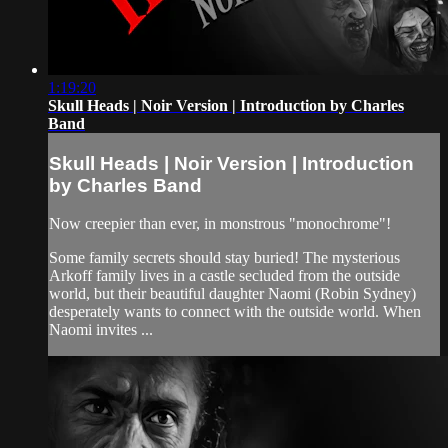
1:19:20
Skull Heads | Noir Version | Introduction by Charles
Band
Skull Heads | Noir Version | Introduction
by Charles Band
Now creepier than ever, in monstrous "monochrome"!
Some family secrets should stay buried! The mysterious
Arkoff family lives in a castle secluded from the outside
world, but their beautiful daughter Naomi (Robin Sydney)
desperately wants to connect with the outside world. When
Naomi invites ...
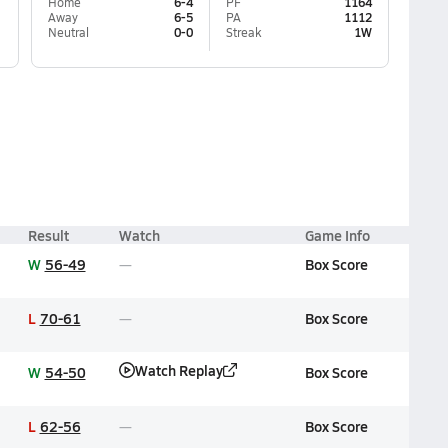
Home
6-4
PF
1164
Away
6-5
PA
1112
Neutral
0-0
Streak
1W
Result
Watch
Game Info
W
56-49
Box Score
L
70-61
Box Score
Watch Replay
W
54-50
Box Score
L
62-56
Box Score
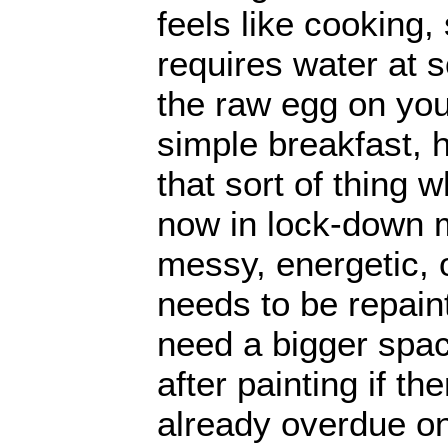
feels like cooking,
requires water at 
the raw egg on you
simple breakfast, 
that sort of thing 
now in lock-down m
messy, energetic, 
needs to be repain
need a bigger spa
after painting if t
already overdue on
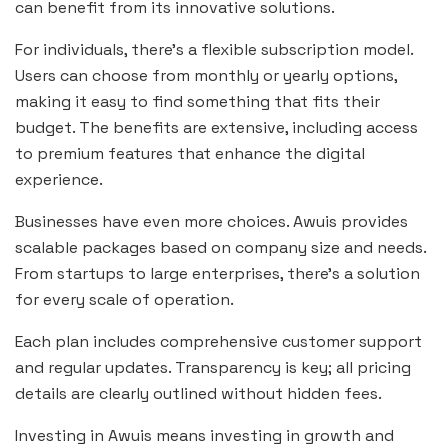
can benefit from its innovative solutions.
For individuals, there’s a flexible subscription model.
Users can choose from monthly or yearly options,
making it easy to find something that fits their
budget. The benefits are extensive, including access
to premium features that enhance the digital
experience.
Businesses have even more choices. Awuis provides
scalable packages based on company size and needs.
From startups to large enterprises, there’s a solution
for every scale of operation.
Each plan includes comprehensive customer support
and regular updates. Transparency is key; all pricing
details are clearly outlined without hidden fees.
Investing in Awuis means investing in growth and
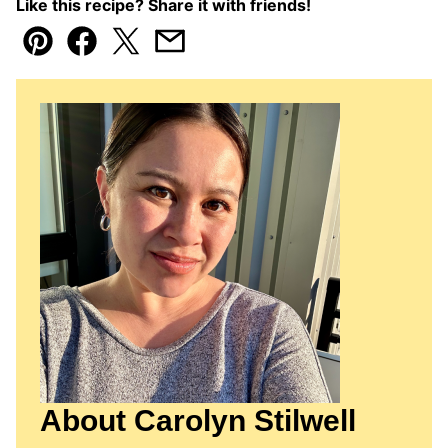
Like this recipe? Share it with friends!
Pin
Facebook
Tweet
Email
About Carolyn Stilwell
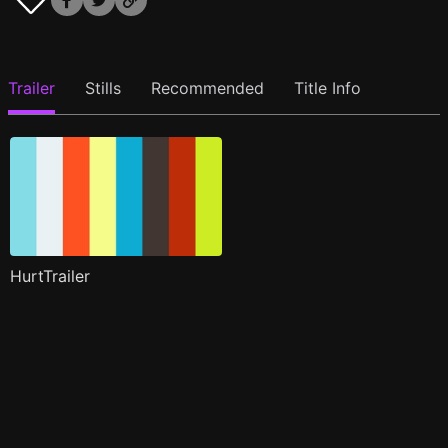
Trailer
Stills
Recommended
Title Info
HurtTrailer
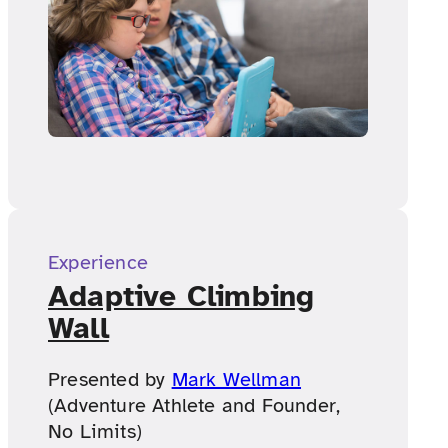
Experience
Adaptive Climbing
Wall
Presented by
Mark Wellman
(Adventure Athlete and Founder,
No Limits)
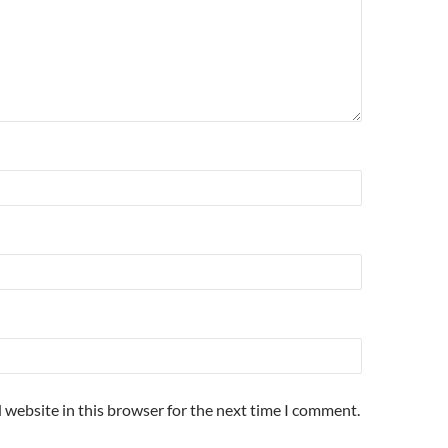
 website in this browser for the next time I comment.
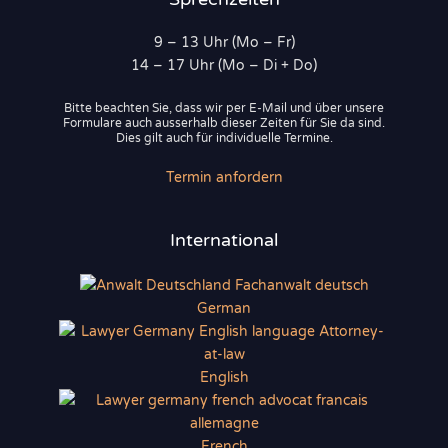
9 – 13 Uhr (Mo – Fr)
14 – 17 Uhr (Mo – Di + Do)
Bitte beachten Sie, dass wir per E-Mail und über unsere
Formulare auch ausserhalb dieser Zeiten für Sie da sind.
Dies gilt auch für individuelle Termine.
Termin anfordern
International
German
English
French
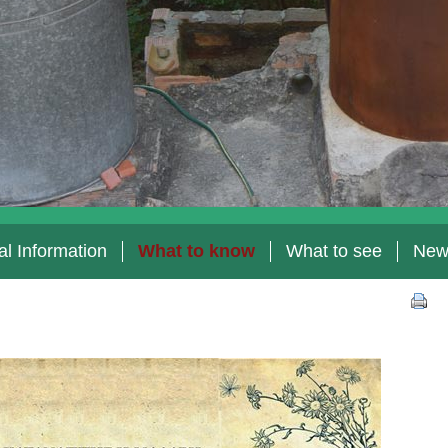
l Information
What to know
What to see
New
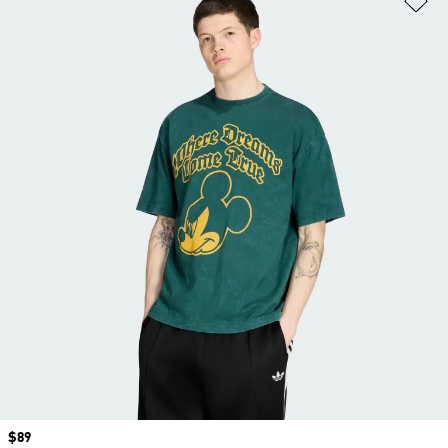
Price
$89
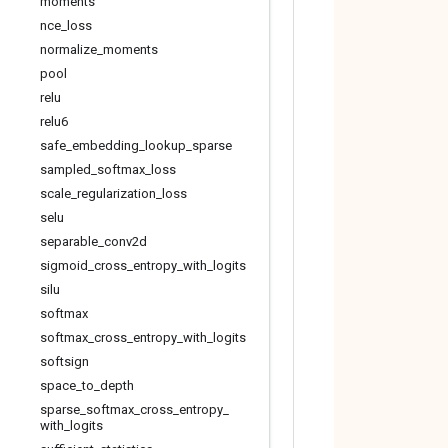
moments
nce
_
loss
normalize
_
moments
pool
relu
relu6
safe
_
embedding
_
lookup
_
sparse
sampled
_
softmax
_
loss
scale
_
regularization
_
loss
selu
separable
_
conv2d
sigmoid
_
cross
_
entropy
_
with
_
logits
silu
softmax
softmax
_
cross
_
entropy
_
with
_
logits
softsign
space
_
to
_
depth
sparse
_
softmax
_
cross
_
entropy
_
with
_
logits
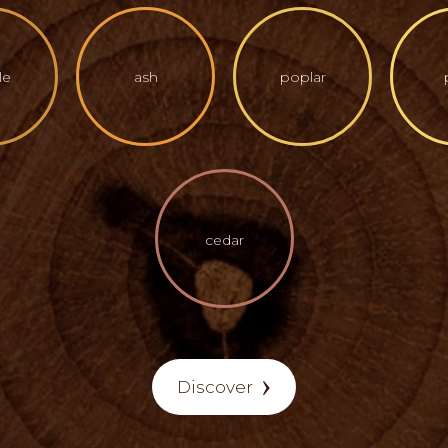
le
ash
poplar
cedar
Discover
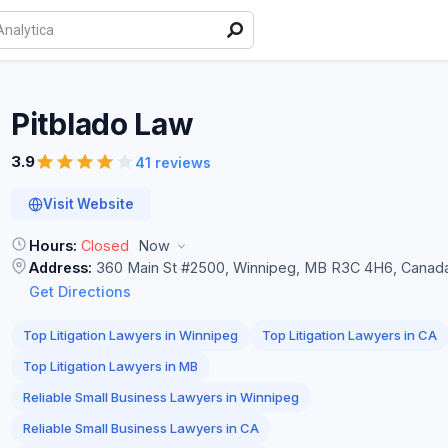
Pitblado
Law
3.9
41 reviews
Visit Website
Hours:
Closed
Now
Address:
360 Main St #2500, Winnipeg, MB R3C 4H6, Canad
Get Directions
Top Litigation Lawyers in Winnipeg
Top Litigation Lawyers in CA
Top Litigation Lawyers in MB
Reliable Small Business Lawyers in Winnipeg
Reliable Small Business Lawyers in CA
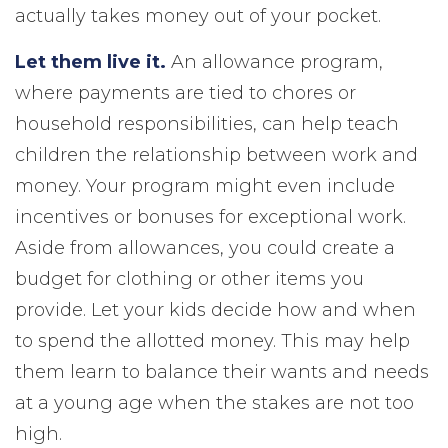
actually takes money out of your pocket.
Let them live it.
An allowance program,
where payments are tied to chores or
household responsibilities, can help teach
children the relationship between work and
money. Your program might even include
incentives or bonuses for exceptional work.
Aside from allowances, you could create a
budget for clothing or other items you
provide. Let your kids decide how and when
to spend the allotted money. This may help
them learn to balance their wants and needs
at a young age when the stakes are not too
high.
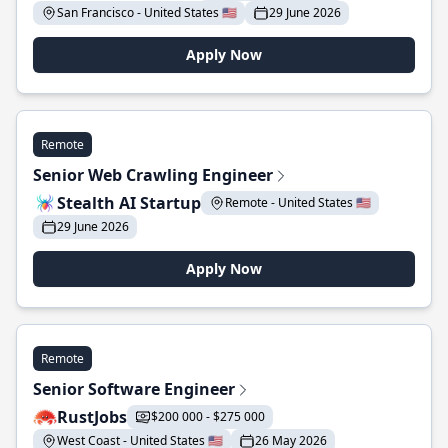
San Francisco - United States 🇺🇸
29 June 2026
Apply Now
Remote
Senior Web Crawling Engineer
Stealth AI Startup
Remote - United States 🇺🇸
29 June 2026
Apply Now
Remote
Senior Software Engineer
RustJobs
$200 000 - $275 000
West Coast - United States 🇺🇸
26 May 2026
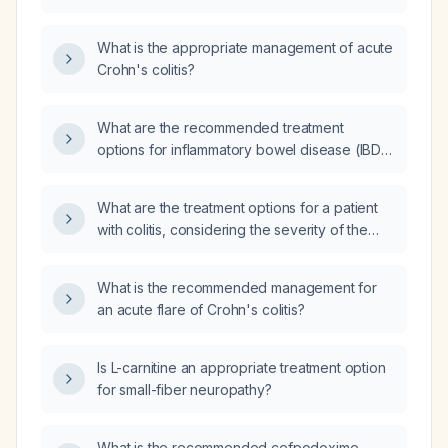
What is the appropriate management of acute
Crohn's colitis?
What are the recommended treatment
options for inflammatory bowel disease (IBD),
including ulcerative colitis (UC) and Crohn's
disease (CD), based on disease severity?
What are the treatment options for a patient
with colitis, considering the severity of the
condition and potential complications?
What is the recommended management for
an acute flare of Crohn's colitis?
Is L-carnitine an appropriate treatment option
for small-fiber neuropathy?
What is the recommended cefpodoxime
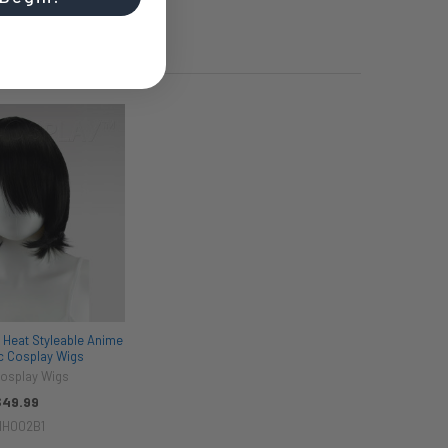
 Heat Styleable Anime
ic Cosplay Wigs
Cosplay Wigs
$49.99
1H002B1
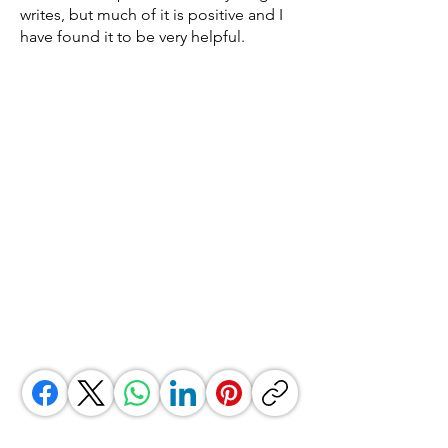
writes, but much of it is positive and I
have found it to be very helpful.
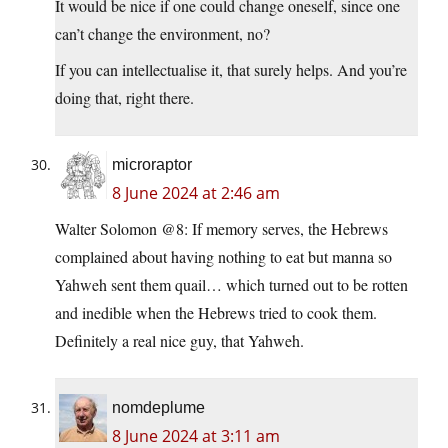
It would be nice if one could change oneself, since one
can’t change the environment, no?
If you can intellectualise it, that surely helps. And you’re
doing that, right there.
microraptor
8 June 2024 at 2:46 am
Walter Solomon @8: If memory serves, the Hebrews
complained about having nothing to eat but manna so
Yahweh sent them quail… which turned out to be rotten
and inedible when the Hebrews tried to cook them.
Definitely a real nice guy, that Yahweh.
nomdeplume
8 June 2024 at 3:11 am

--

◆ **What to produce**: Apart from the images, every line above needs to be printed again exactly.

◆ **Solution for this exercise**:
1:19:20
Skull Heads | Noir Version | Introduction by Charles
Band
Skull Heads | Noir Version | Introduction
by Charles Band
Now creepier than ever, in monstrous "monochrome"!
Some family secrets should stay buried! The mysterious
Arkoff family lives in a castle secluded from the outside
world, but their beautiful daughter Naomi (Robin Sydney)
desperately wants to connect with the outside world. When
Naomi invites ...
Home
6-4
PF
1164
Away
6-5
PA
1112
Neutral
0-0
Streak
1W
Result
Watch
Game Info
W
56-49
Box Score
L
70-61
Box Score
Watch Replay
W
54-50
Box Score
L
62-56
Box Score
feels like cooking,
requires water at 
the raw egg on you
simple breakfast, 
that sort of thing 
now in lock-down m
messy, energetic, 
needs to be repain
need a bigger spa
after painting if t
already overdue on
can benefit from its innovative solutions.
For individuals, there’s a flexible subscription model.
Users can choose from monthly or yearly options,
making it easy to find something that fits their
budget. The benefits are extensive, including access
to premium features that enhance the digital
experience.
Businesses have even more choices. Awuis provides
scalable packages based on company size and needs.
From startups to large enterprises, there’s a solution
for every scale of operation.
Each plan includes comprehensive customer support
and regular updates. Transparency is key; all pricing
details are clearly outlined without hidden fees.
Investing in Awuis means investing in growth and
Like this recipe? Share it with friends!
Pin
Facebook
Tweet
Email
About Carolyn Stilwell
Trailer
Stills
Recommended
Title Info
HurtTrailer
Experience
Adaptive Climbing
Wall
Presented by
Mark Wellman
(Adventure Athlete and Founder,
No Limits)
 website in this browser for the next time I comment.
9 – 13 Uhr (Mo – Fr)
14 – 17 Uhr (Mo – Di + Do)
Bitte beachten Sie, dass wir per E-Mail und über unsere
Formulare auch ausserhalb dieser Zeiten für Sie da sind.
Dies gilt auch für individuelle Termine.
Termin anfordern
International
German
English
French
l Information
What to know
What to see
New
Price
$89
moments
nce
_
loss
normalize
_
moments
pool
relu
relu6
safe
_
embedding
_
lookup
_
sparse
sampled
_
softmax
_
loss
scale
_
regularization
_
loss
selu
separable
_
conv2d
sigmoid
_
cross
_
entropy
_
with
_
logits
silu
softmax
softmax
_
cross
_
entropy
_
with
_
logits
softsign
space
_
to
_
depth
sparse
_
softmax
_
cross
_
entropy
_
with
_
logits
le
ash
poplar
cedar
Discover
Pitblado
Law
3.9
41 reviews
Visit Website
Hours:
Closed
Now
Address:
360 Main St #2500, Winnipeg, MB R3C 4H6, Canad
Get Directions
Top Litigation Lawyers in Winnipeg
Top Litigation Lawyers in CA
Top Litigation Lawyers in MB
Reliable Small Business Lawyers in Winnipeg
Reliable Small Business Lawyers in CA
actually takes money out of your pocket.
Let them live it.
An allowance program,
where payments are tied to chores or
household responsibilities, can help teach
children the relationship between work and
money. Your program might even include
incentives or bonuses for exceptional work.
Aside from allowances, you could create a
budget for clothing or other items you
provide. Let your kids decide how and when
to spend the allotted money. This may help
them learn to balance their wants and needs
at a young age when the stakes are not too
high.
San Francisco - United States 🇺🇸
29 June 2026
Apply Now
Remote
Senior Web Crawling Engineer
Stealth AI Startup
Remote - United States 🇺🇸
29 June 2026
Apply Now
Remote
Senior Software Engineer
RustJobs
$200 000 - $275 000
West Coast - United States 🇺🇸
26 May 2026
What is the appropriate management of acute
Crohn's colitis?
What are the recommended treatment
options for inflammatory bowel disease (IBD),
including ulcerative colitis (UC) and Crohn's
disease (CD), based on disease severity?
What are the treatment options for a patient
with colitis, considering the severity of the
condition and potential complications?
What is the recommended management for
an acute flare of Crohn's colitis?
Is L-carnitine an appropriate treatment option
for small-fiber neuropathy?
What is the recommended cefpodoxime
 Heat Styleable Anime
ic Cosplay Wigs
Cosplay Wigs
$49.99
1H002B1
writes, but much of it is positive and I
have found it to be very helpful.
It would be nice if one could change oneself, since one
can’t change the environment, no?
If you can intellectualise it, that surely helps. And you’re
doing that, right there.
microraptor
8 June 2024 at 2:46 am
Walter Solomon @8: If memory serves, the Hebrews
complained about having nothing to eat but manna so
Yahweh sent them quail… which turned out to be rotten
and inedible when the Hebrews tried to cook them.
Definitely a real nice guy, that Yahweh.
nomdeplume
8 June 2024 at 3:11 am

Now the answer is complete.